In a little more than two years, we have decreased the number of patients we have sent to our state hospital system by 79 percent. We have decreased our ‘days in waiting’ for patients who are medically stable but are at WakeMed waiting to be placed into treatment somewhere by 71 percent.  We have decreased the amount of people that have had to voluntarily commit by about 25 percent.

How critical is getting the care coordination right for this work to be successful?

It’s a team sport. Of course, we have 24/7 EDs that are clinically led by our ED physicians and nurses. And on the behavioral health side, we have a group of 24/7 coverage [inclusive of] social workers who perform initial assessments for patients who either report that they have a behavioral health/substance use need, or the ED staff will pick up that they have a need.

So the social work staff comes in and does an assessment. If there are any question marks in that assessment between the ED staff and the social work staff, then we bring in a psychologist who also will be in the ED and gets brought in for more [complex] cases.
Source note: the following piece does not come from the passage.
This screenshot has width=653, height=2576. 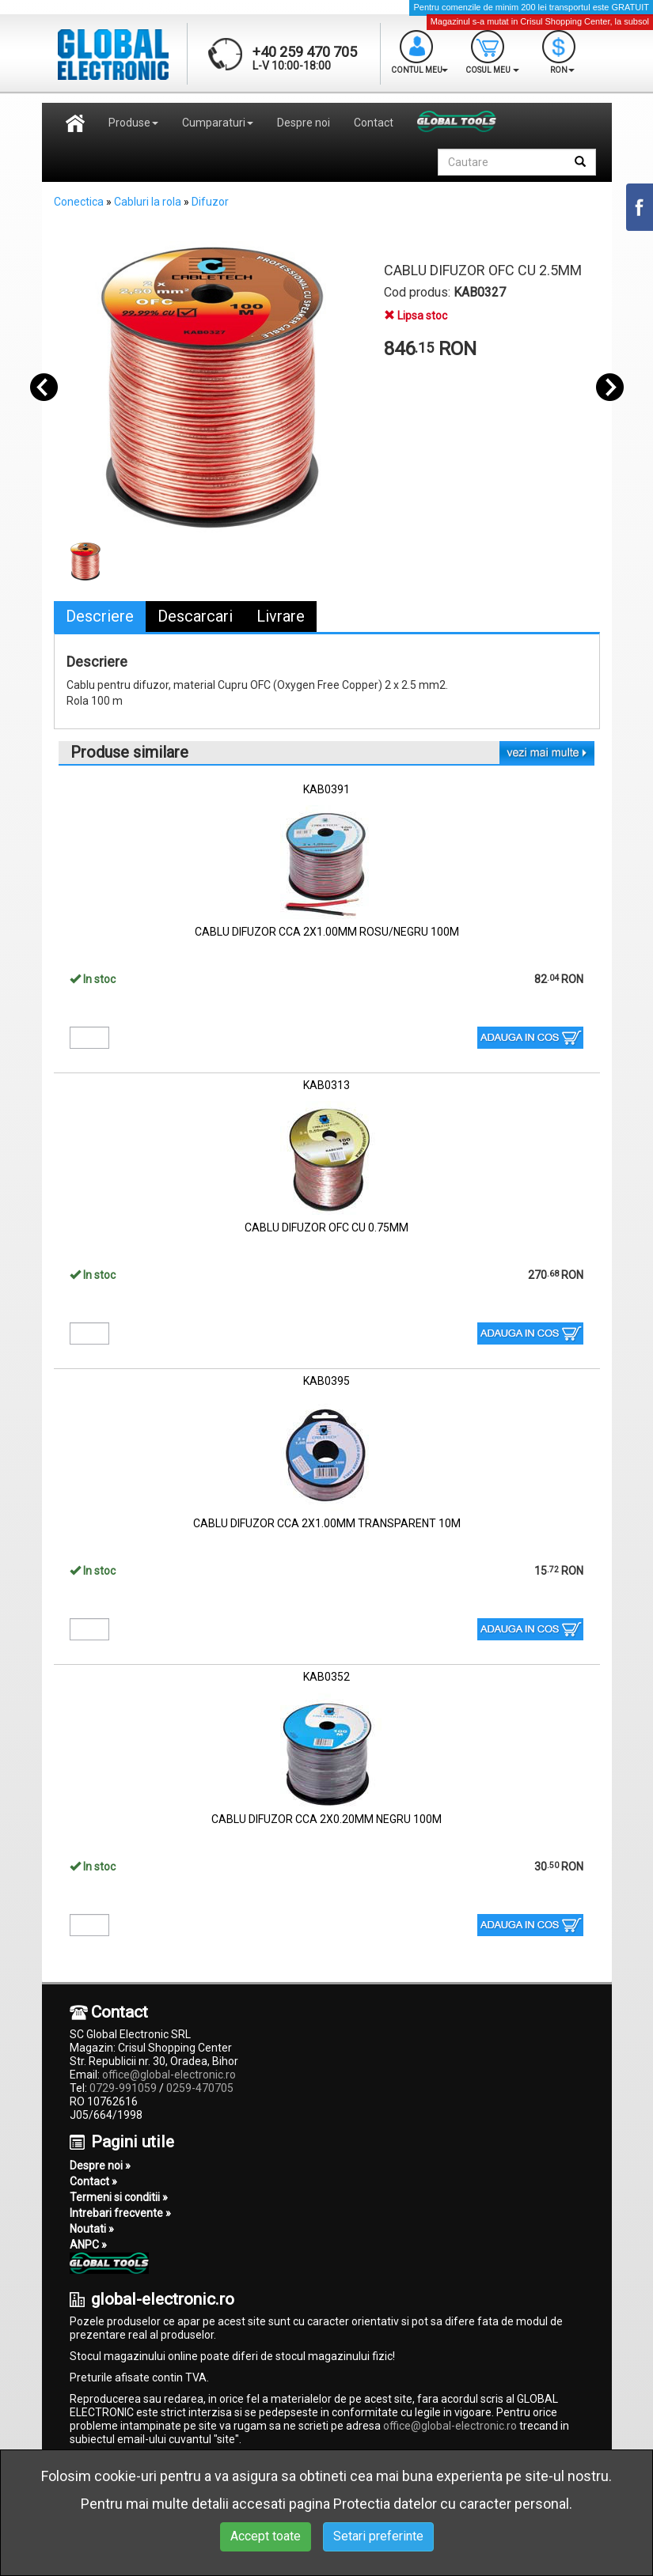 I want to click on Contact », so click(x=93, y=2181).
A big challenge is being able to understand at a deep level what this person needs to help him or her have a chance to recover and a chance at a better life. Once we know what’s going on with these patients, we then tier them on a 1 to 4 scale based on severity of illness: tier 1 is the lowest level of outpatient need and they get an appointment with one of our outpatient partners within seven days;  tier 2 patients will have an appointment within 48 hours; tier 3 patients get an appointment within 24 hours; and tier 4 patients have an inpatient level of need.

We distribute those referrals based on some factors. We have an algorithm that we run and we match the patient’s need with the [outpatient] partner’s offerings. Then we match our partner’s expertise with the patient’s geography. We know that if we can deliver care to you closer to your home, you are more apt to keep accessing it.
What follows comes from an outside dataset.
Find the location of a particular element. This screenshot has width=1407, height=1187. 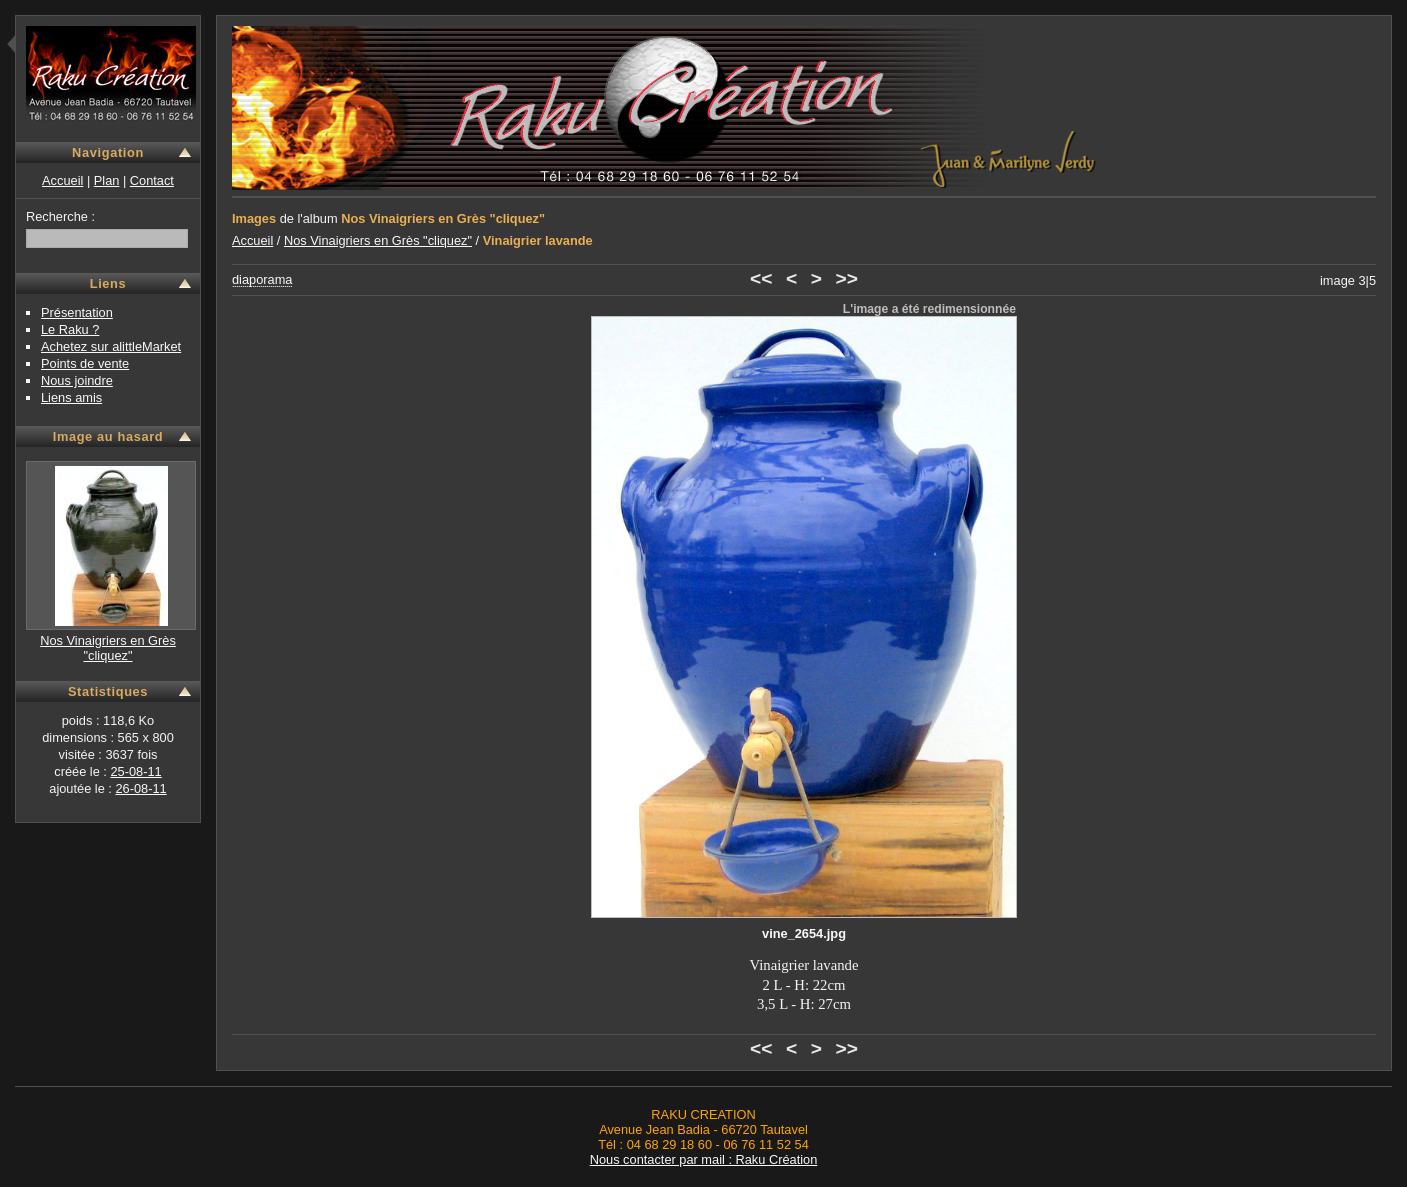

From a care management perspective, the more severe outpatients—tiers 2 and 3—get either community case management or transition case management. So [care managers] get involved in these cases on a one-on-one basis and help patients fulfill their needs. They might need help with [finding] housing, making medical appointments, or getting medicine. We are getting them connected with those resources because we are trying to design a system of whole-person care. It’s not just about their mental illness; if they’re hungry, we’re going to help them find something to eat.  We want to help those severe patients round out as much as we can.

Tier 3 patients are the hardest to impact; they’re the sickest and most complex, and when we put that care management behind them, their show rates are over 80 percent for their first appointment and over 70 percent for their second appointment. They won’t get better if they can’t access the care they need. Those numbers far exceed anything else we are seeing in industry.